How will we fit the stags' heads into the Luton?Another send-off...with helpers.
So instead, we had to rely on serendipity. And this is far more fitting for Rum, where my entire life has been made up of last-minute serendipity just when I've been about to give up on it all. This was when it started to sink in that we were really leaving:  the fantastic Elsa Jean McTaggart gig and the ceilidh that followed it with our own Danny and Jed joining in with the music; an "accidental" evening trip out to Kilmory in the sunset watching the terns dive into the turquoise seas; the sudden surprising chance of a trip to Harris on a perfect summer evening when the Landrover became suddenly available, after we've not been able to visit Harris for months; my first and last swim in the sea at Kilmory when we woke up to a sudden, one-off hot Saturday; dinners with friends and a moving party with everyone lining up in a chain to pass boxes along the Great Hall of the castle before drinking champagne and toasting each other in our now echoing and empty castle flat; saying our farewells and our thank-yous to George and Monica in the silent castle at night, when everyone had gone home; and the last day of sunshine and blue skies where Miracle the stallion arrived in our field to get to know the lady ponies of Rum (now that really does sound like a euphemism, but it isn't) and our friends and neighbours gathered on the pier to wave goodbye to us and we cried on the Loch Nevis, knowing it would be our last look at the island perhaps for years (we never have to do that ferry journey again...another strange thought).

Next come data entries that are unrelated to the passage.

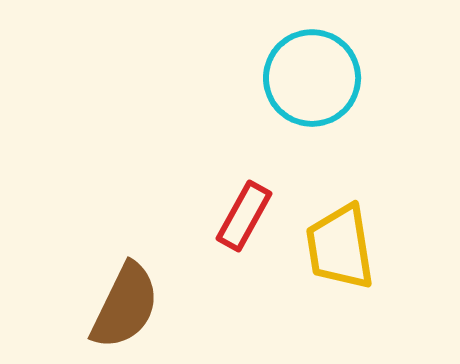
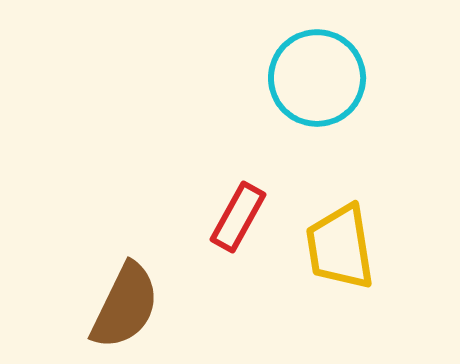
cyan circle: moved 5 px right
red rectangle: moved 6 px left, 1 px down
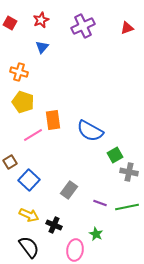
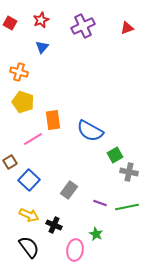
pink line: moved 4 px down
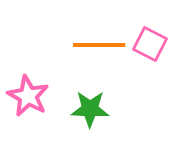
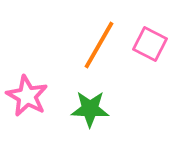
orange line: rotated 60 degrees counterclockwise
pink star: moved 1 px left
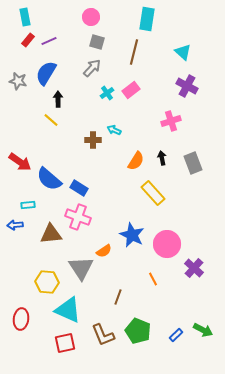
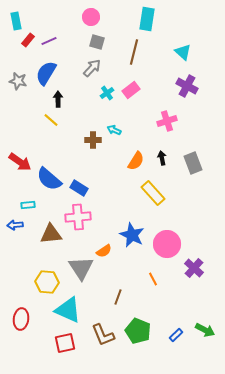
cyan rectangle at (25, 17): moved 9 px left, 4 px down
pink cross at (171, 121): moved 4 px left
pink cross at (78, 217): rotated 25 degrees counterclockwise
green arrow at (203, 330): moved 2 px right
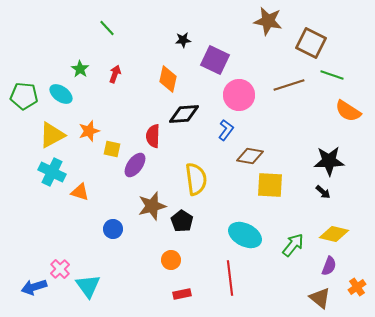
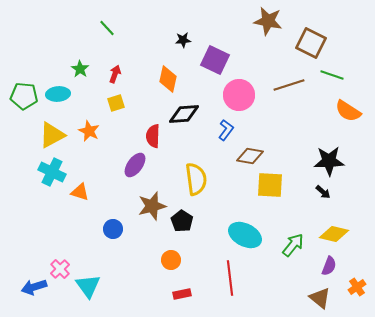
cyan ellipse at (61, 94): moved 3 px left; rotated 40 degrees counterclockwise
orange star at (89, 131): rotated 30 degrees counterclockwise
yellow square at (112, 149): moved 4 px right, 46 px up; rotated 30 degrees counterclockwise
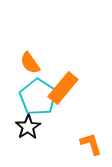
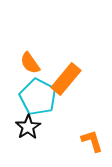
orange rectangle: moved 3 px right, 9 px up
cyan pentagon: rotated 6 degrees counterclockwise
orange L-shape: moved 1 px right, 3 px up
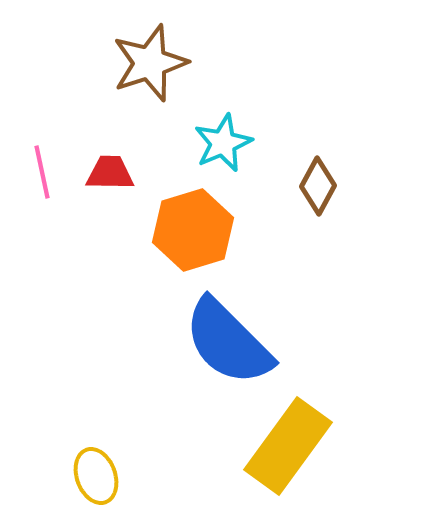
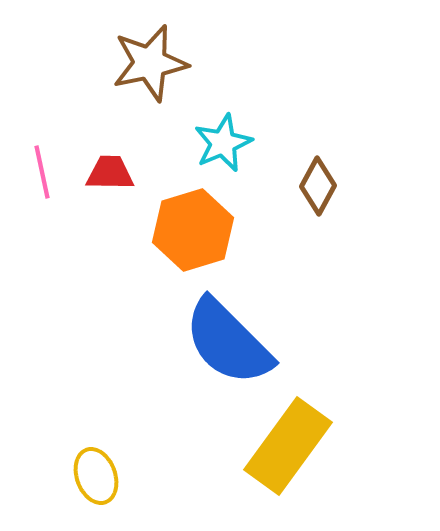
brown star: rotated 6 degrees clockwise
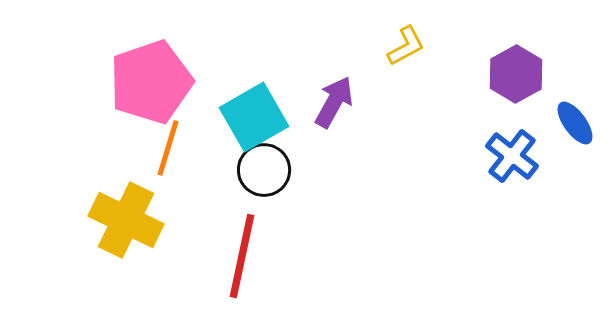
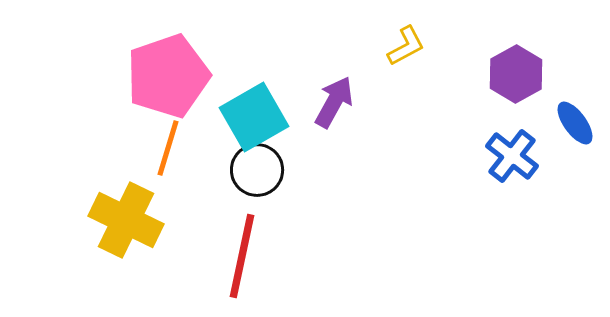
pink pentagon: moved 17 px right, 6 px up
black circle: moved 7 px left
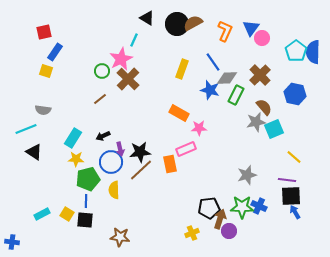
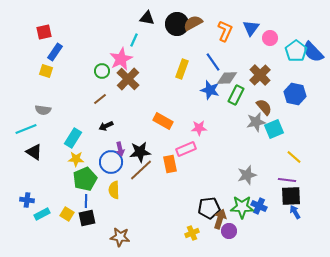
black triangle at (147, 18): rotated 21 degrees counterclockwise
pink circle at (262, 38): moved 8 px right
blue semicircle at (313, 52): rotated 45 degrees counterclockwise
orange rectangle at (179, 113): moved 16 px left, 8 px down
black arrow at (103, 136): moved 3 px right, 10 px up
green pentagon at (88, 179): moved 3 px left; rotated 10 degrees counterclockwise
black square at (85, 220): moved 2 px right, 2 px up; rotated 18 degrees counterclockwise
blue cross at (12, 242): moved 15 px right, 42 px up
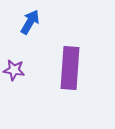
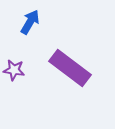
purple rectangle: rotated 57 degrees counterclockwise
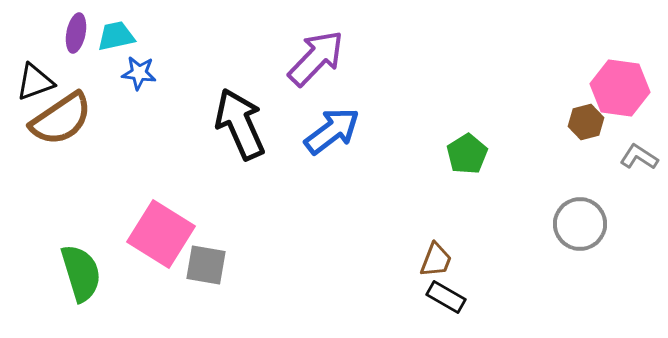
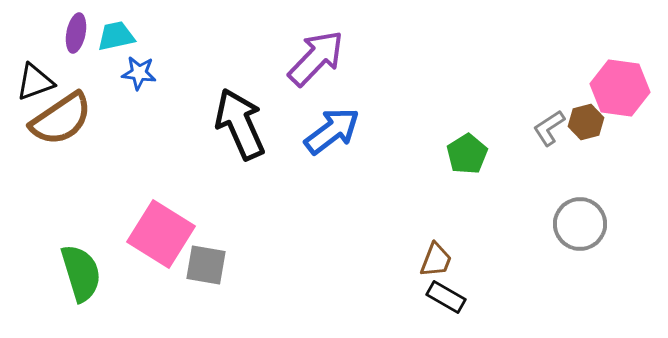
gray L-shape: moved 90 px left, 29 px up; rotated 66 degrees counterclockwise
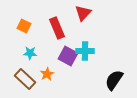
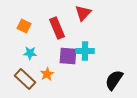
purple square: rotated 24 degrees counterclockwise
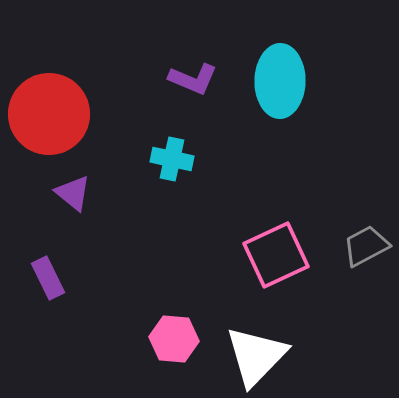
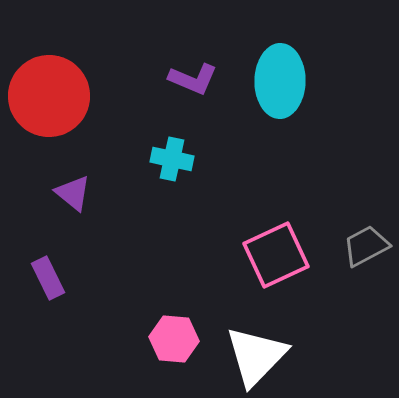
red circle: moved 18 px up
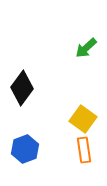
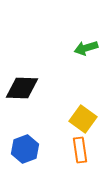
green arrow: rotated 25 degrees clockwise
black diamond: rotated 56 degrees clockwise
orange rectangle: moved 4 px left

As all these happinesses have collected up around us, we've realised how lucky we have been to have made our home on Rum, for just a short time. But we've also realised how lucky we are to be leaving when we still know of our good fortune and haven't grown to be cynical, angry or disappointed with the island.  So many people leave too late, when they've become helplessly frustrated with island politics, disappointed in their own inability to change things or simply fed up with cancelled ferries, empty tins of alcohol littering the hall and the gossip that can so quickly become toxic in a tiny community of thirty. That could have been me. But somehow, serendipity came to my aid; or perhaps it was simply the island itself.  And the fact that despite gossip, the inability to clean up after parties and the sheer pigheadedness of many people on Rum, there is also the freedom, the support, the fun and the love that people share with each other. Which is amazing, given that on Rum we really are like an extended family. I've never known anywhere like it. We will treasure it always. And maybe someday, we'll go back. 

Ready to go

A heartfelt Goodbye...and thank you to everyone who lived through Rum with us.